─── Data ───

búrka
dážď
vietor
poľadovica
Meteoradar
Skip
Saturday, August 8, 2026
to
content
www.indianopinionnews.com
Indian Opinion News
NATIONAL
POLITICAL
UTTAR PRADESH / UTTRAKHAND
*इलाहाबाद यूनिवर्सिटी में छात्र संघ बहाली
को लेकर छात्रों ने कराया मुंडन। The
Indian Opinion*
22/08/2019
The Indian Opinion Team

───
─── Data ───

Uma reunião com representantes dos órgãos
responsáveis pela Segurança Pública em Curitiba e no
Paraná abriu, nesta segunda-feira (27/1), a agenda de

───
─── Data ───

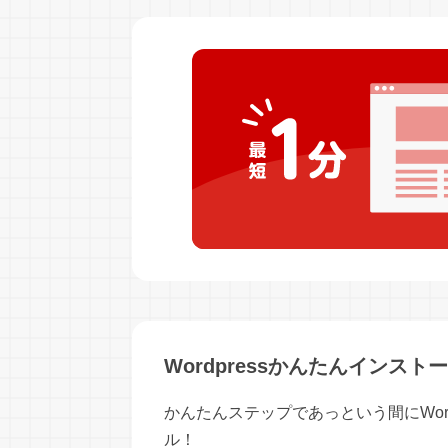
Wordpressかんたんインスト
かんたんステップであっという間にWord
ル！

───

Exercise objective –
Only the lines above starting at the one containing "Uma reunião com representantes dos órgãos" and ending at the one containing "Paraná abriu, nesta", both included, are to be returned, exactly as they read.

Task result –
Uma reunião com representantes dos órgãos
responsáveis pela Segurança Pública em Curitiba e no
Paraná abriu, nesta segunda-feira (27/1), a agenda de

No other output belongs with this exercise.